### EXERCISE DIRECTIONS
Go through the data below and copy each line that includes "dañadas".

- - -

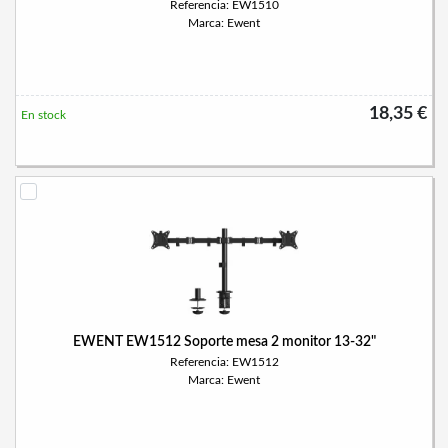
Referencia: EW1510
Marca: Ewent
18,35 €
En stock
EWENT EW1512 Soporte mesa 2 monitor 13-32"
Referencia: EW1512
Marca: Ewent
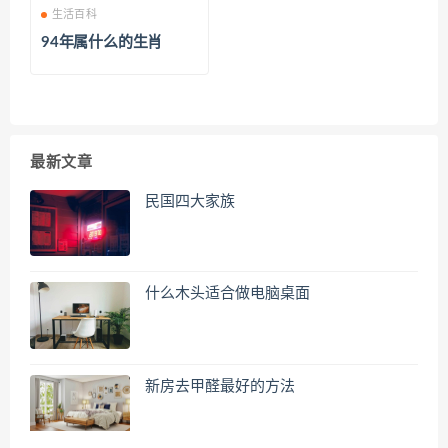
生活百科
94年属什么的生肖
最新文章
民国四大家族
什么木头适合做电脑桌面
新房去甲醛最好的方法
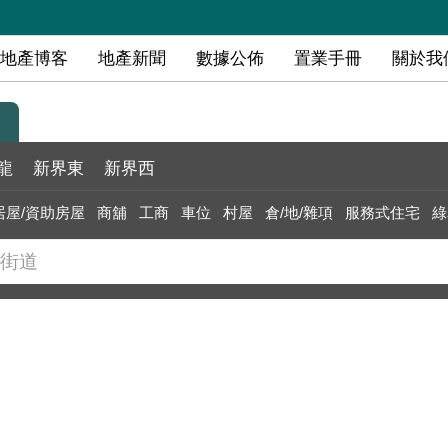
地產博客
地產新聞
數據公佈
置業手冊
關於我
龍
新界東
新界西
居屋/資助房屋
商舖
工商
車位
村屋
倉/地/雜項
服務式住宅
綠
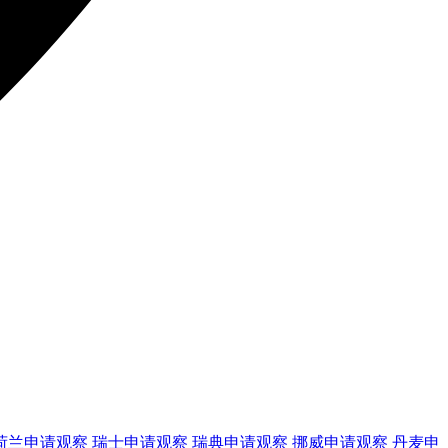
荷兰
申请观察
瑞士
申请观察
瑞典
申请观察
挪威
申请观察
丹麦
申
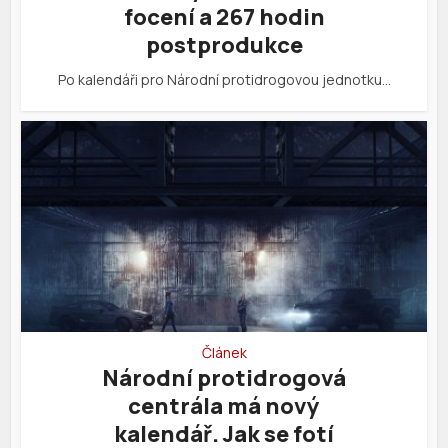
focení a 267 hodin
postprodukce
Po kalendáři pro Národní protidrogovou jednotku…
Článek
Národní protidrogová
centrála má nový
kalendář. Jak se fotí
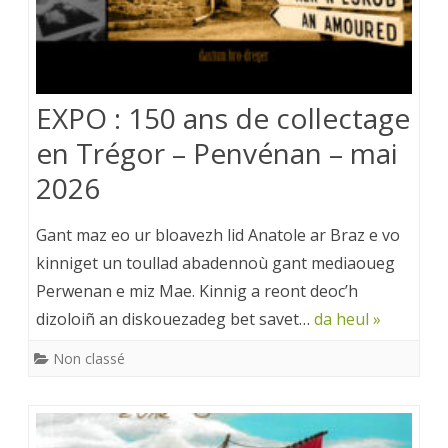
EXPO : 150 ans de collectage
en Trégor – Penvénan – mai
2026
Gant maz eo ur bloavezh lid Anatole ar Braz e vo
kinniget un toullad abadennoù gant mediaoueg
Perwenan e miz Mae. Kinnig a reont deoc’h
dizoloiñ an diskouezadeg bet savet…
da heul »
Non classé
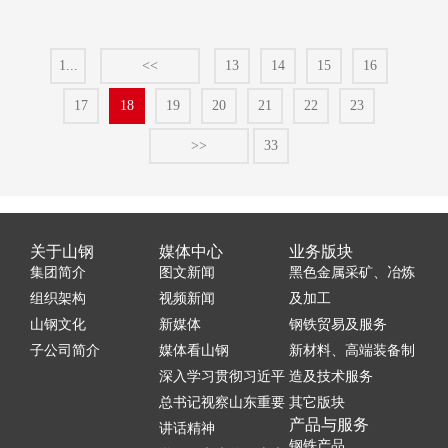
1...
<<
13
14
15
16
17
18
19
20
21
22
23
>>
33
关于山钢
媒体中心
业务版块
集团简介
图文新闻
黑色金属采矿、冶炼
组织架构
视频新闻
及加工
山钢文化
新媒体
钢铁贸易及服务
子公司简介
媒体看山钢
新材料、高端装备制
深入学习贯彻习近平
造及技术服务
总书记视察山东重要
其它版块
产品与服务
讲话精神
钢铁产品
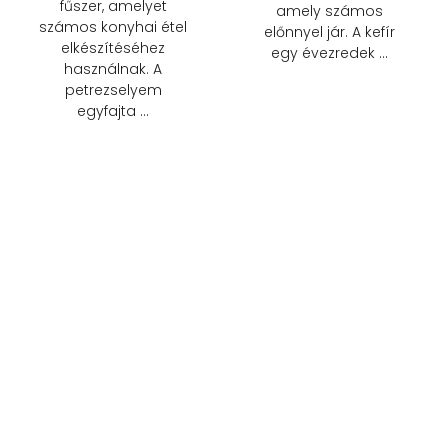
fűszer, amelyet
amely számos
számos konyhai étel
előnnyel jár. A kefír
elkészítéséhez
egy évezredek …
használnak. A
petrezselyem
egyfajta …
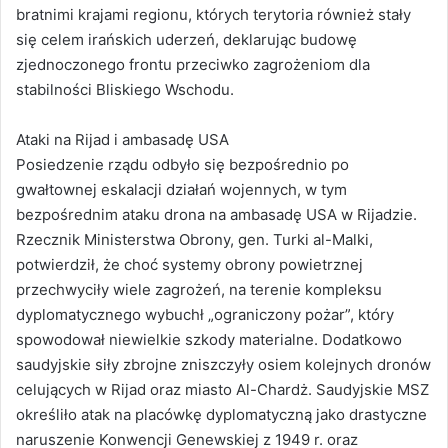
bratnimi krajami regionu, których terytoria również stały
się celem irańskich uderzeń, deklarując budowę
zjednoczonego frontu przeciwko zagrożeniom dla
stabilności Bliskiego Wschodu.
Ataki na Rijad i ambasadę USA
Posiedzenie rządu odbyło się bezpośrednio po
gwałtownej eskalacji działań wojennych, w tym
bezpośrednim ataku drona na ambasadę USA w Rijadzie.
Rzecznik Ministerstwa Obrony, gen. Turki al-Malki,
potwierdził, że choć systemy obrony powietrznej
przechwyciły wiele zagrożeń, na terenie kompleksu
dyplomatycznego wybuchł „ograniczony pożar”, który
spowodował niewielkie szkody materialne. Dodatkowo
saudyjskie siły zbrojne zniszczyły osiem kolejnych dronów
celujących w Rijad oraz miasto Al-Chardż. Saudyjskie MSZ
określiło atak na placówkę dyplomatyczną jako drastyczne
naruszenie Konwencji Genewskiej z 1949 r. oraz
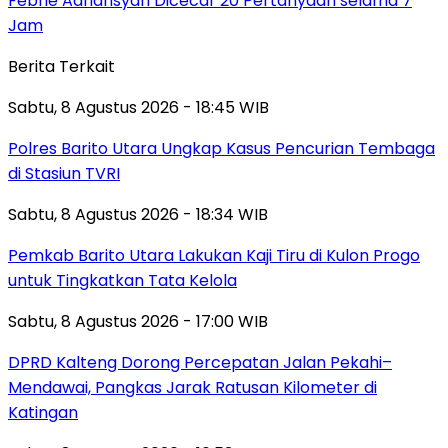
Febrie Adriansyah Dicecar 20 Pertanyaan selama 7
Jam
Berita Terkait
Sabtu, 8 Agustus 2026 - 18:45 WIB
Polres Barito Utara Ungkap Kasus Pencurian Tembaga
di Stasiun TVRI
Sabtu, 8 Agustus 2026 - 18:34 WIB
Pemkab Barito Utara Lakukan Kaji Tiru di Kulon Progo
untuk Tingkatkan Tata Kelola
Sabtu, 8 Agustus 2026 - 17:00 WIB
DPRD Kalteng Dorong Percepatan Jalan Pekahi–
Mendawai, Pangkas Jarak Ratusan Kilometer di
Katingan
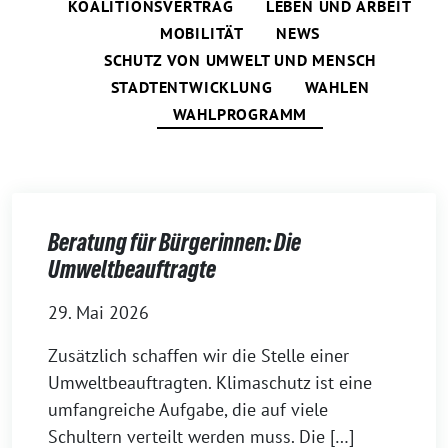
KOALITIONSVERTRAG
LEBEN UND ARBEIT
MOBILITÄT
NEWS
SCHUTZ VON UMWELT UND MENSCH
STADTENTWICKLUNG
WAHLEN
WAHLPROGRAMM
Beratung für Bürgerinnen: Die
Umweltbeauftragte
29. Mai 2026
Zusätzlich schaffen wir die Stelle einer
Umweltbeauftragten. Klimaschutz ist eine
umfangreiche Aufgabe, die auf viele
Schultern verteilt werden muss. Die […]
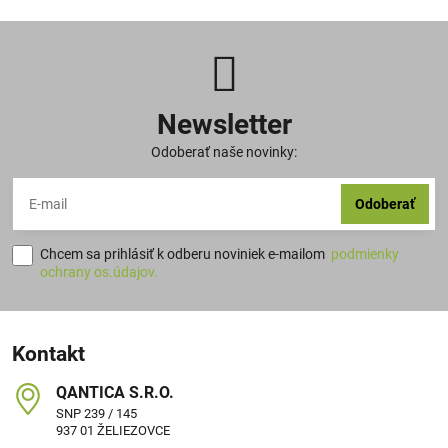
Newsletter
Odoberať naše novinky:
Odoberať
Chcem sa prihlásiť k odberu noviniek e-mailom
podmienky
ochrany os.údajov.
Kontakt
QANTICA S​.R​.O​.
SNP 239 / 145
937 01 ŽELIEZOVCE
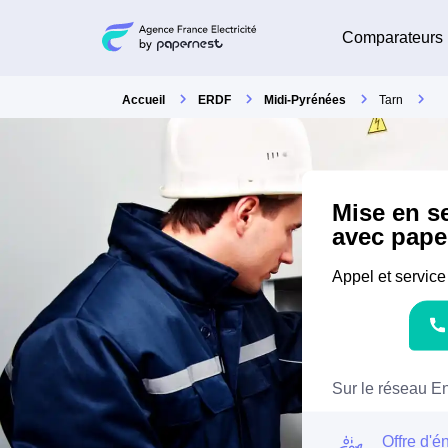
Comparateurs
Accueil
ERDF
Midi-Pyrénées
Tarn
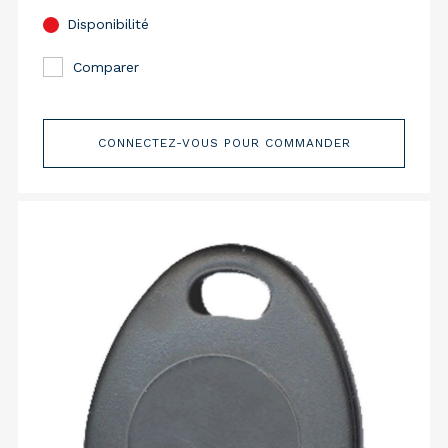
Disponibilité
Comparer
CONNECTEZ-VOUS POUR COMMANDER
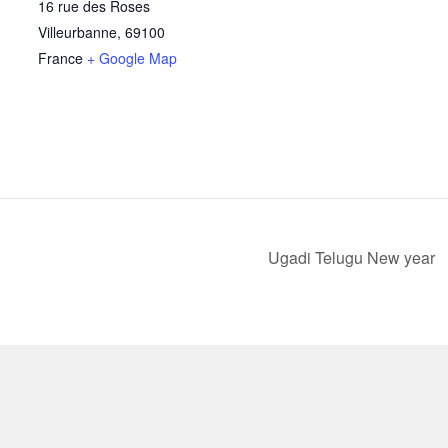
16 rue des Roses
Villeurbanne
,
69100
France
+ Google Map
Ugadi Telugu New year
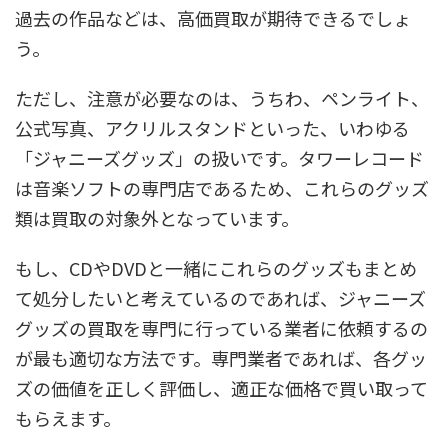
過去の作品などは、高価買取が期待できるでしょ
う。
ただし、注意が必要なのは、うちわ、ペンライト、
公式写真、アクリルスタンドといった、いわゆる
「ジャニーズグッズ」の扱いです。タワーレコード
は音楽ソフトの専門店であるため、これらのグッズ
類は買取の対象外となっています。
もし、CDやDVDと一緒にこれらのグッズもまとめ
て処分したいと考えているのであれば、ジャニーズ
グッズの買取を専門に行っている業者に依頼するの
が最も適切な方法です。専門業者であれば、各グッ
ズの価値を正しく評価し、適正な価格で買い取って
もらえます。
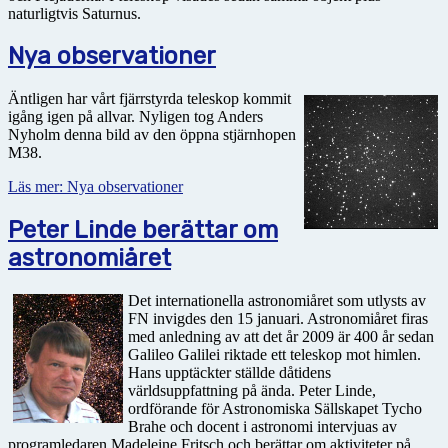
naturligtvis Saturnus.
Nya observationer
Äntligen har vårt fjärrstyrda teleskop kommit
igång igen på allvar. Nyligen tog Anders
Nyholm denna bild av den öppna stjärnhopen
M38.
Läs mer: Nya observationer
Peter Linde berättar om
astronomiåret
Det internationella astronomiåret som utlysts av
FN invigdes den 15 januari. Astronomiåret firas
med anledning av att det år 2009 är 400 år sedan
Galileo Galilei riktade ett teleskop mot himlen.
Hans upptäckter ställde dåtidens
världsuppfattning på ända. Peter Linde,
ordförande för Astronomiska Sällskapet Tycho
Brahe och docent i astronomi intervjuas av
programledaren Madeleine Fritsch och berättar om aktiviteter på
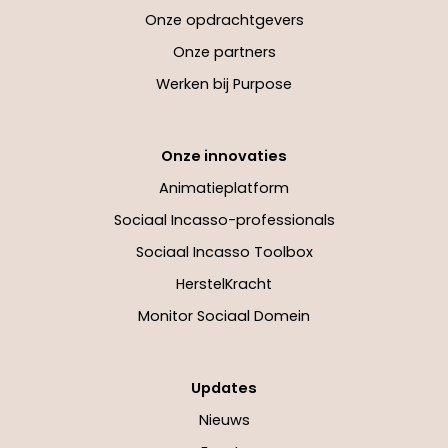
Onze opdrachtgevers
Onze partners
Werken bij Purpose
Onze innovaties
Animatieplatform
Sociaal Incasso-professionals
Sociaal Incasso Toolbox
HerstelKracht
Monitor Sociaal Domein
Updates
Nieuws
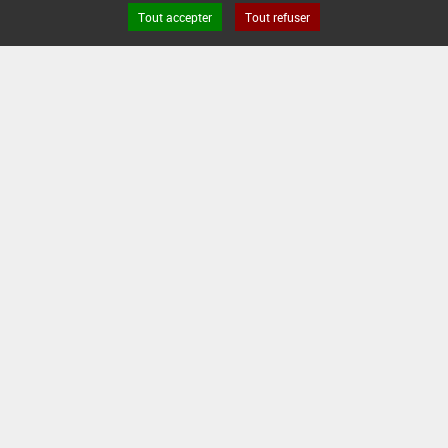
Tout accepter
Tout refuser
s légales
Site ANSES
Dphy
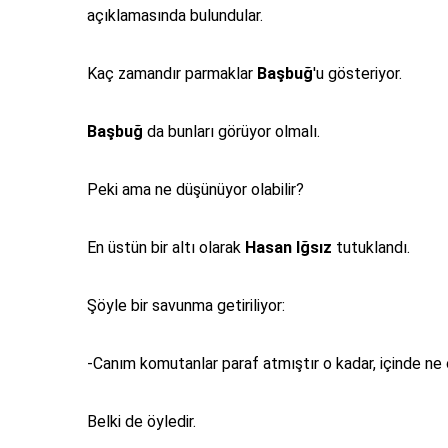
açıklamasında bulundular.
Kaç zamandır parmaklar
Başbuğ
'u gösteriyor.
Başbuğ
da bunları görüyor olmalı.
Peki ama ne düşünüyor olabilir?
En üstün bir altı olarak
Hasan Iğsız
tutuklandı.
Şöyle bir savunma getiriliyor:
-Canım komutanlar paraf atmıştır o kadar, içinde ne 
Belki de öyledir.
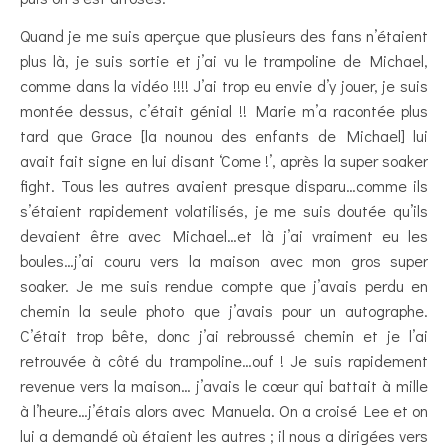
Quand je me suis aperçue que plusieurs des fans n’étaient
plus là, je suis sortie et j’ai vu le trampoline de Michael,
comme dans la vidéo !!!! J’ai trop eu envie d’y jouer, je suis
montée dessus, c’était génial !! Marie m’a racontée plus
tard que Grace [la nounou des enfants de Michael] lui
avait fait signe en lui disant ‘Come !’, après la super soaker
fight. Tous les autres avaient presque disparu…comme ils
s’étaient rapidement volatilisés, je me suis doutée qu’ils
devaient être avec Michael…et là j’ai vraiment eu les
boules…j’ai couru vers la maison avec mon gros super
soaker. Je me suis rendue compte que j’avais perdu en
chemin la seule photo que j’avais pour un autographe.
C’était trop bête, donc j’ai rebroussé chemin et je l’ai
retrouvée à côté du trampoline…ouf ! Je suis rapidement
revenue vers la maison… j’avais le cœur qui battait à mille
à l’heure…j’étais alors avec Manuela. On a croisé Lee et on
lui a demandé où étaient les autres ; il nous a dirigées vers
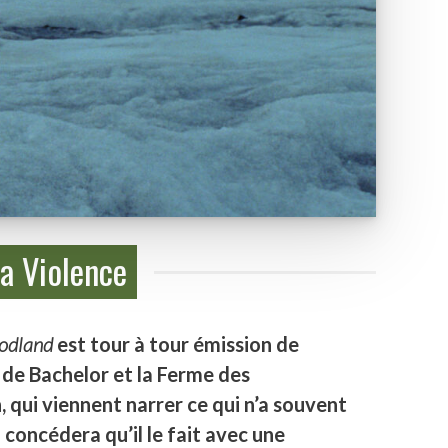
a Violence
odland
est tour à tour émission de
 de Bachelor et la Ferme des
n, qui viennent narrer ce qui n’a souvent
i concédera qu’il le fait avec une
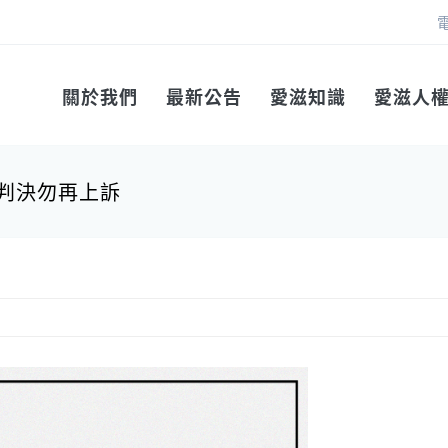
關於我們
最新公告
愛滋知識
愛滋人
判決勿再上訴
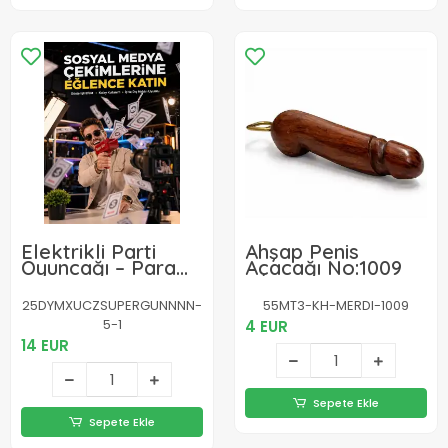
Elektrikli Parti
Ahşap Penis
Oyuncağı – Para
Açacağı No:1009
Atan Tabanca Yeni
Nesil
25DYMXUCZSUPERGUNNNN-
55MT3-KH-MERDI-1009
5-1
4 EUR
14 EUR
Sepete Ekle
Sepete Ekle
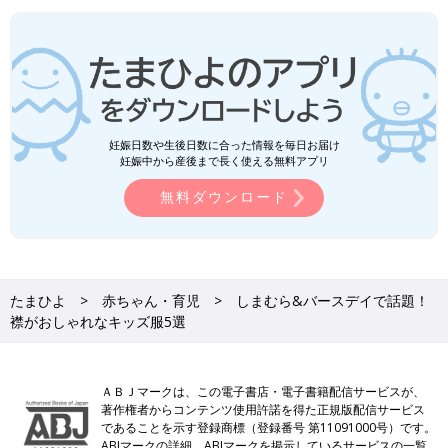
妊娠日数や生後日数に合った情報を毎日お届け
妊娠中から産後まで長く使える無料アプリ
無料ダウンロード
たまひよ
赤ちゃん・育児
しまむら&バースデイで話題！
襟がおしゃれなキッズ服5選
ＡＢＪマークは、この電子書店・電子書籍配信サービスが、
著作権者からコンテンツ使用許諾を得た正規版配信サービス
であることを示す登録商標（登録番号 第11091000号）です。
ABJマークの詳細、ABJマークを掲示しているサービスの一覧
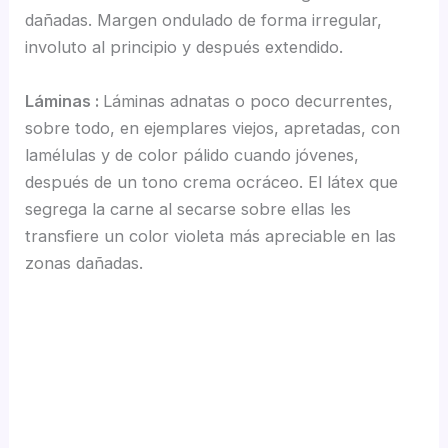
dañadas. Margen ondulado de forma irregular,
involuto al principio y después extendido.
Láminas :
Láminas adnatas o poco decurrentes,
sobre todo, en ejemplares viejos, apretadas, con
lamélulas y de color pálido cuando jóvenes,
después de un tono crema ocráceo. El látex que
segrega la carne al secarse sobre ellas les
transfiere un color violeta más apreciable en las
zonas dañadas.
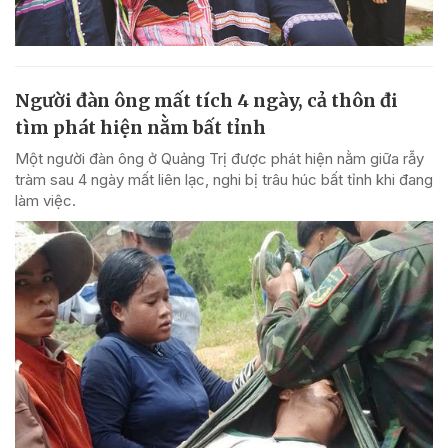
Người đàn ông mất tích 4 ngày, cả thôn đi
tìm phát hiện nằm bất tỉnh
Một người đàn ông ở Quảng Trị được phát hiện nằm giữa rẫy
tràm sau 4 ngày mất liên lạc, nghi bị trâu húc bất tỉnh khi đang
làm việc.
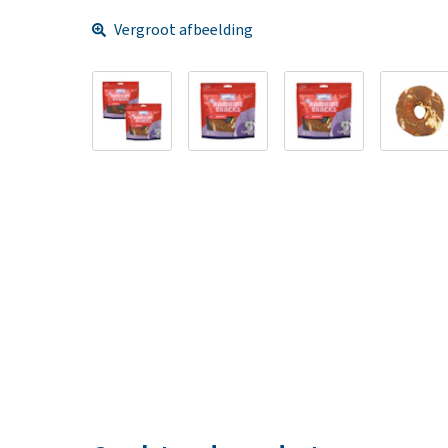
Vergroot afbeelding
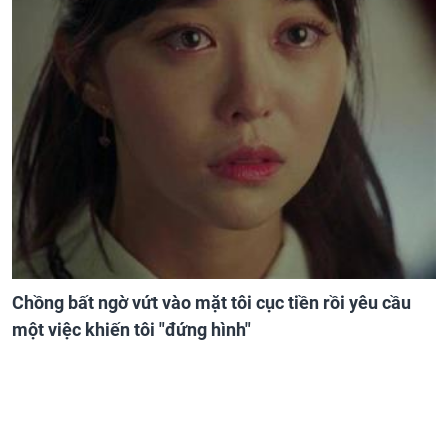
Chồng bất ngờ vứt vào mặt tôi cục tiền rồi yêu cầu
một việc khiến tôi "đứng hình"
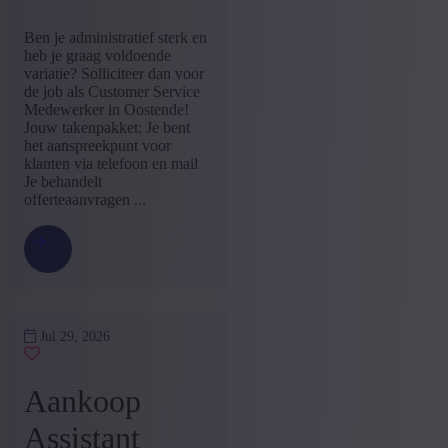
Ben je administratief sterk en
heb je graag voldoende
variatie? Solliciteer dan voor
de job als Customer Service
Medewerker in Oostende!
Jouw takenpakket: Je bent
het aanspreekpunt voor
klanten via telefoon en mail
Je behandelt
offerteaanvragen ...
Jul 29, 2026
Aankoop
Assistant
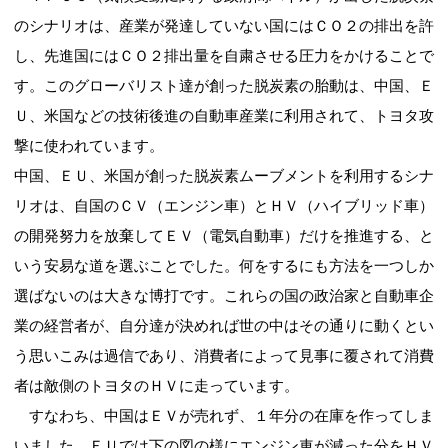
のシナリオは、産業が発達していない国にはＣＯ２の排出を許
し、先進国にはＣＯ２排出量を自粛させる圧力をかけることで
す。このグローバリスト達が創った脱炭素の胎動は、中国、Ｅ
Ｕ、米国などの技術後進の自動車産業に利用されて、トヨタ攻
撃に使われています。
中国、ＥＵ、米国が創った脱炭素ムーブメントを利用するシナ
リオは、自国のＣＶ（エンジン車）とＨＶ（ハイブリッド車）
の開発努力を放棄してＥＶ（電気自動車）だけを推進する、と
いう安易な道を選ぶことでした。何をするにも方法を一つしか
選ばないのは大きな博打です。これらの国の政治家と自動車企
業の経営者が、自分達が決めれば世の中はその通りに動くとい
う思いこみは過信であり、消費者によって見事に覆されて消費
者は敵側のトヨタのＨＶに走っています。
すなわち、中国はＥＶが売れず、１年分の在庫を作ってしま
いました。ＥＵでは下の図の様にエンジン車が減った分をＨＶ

- - -

### PROBLEM SOLUTION
dañadas. Margen ondulado de forma irregular,
zonas dañadas.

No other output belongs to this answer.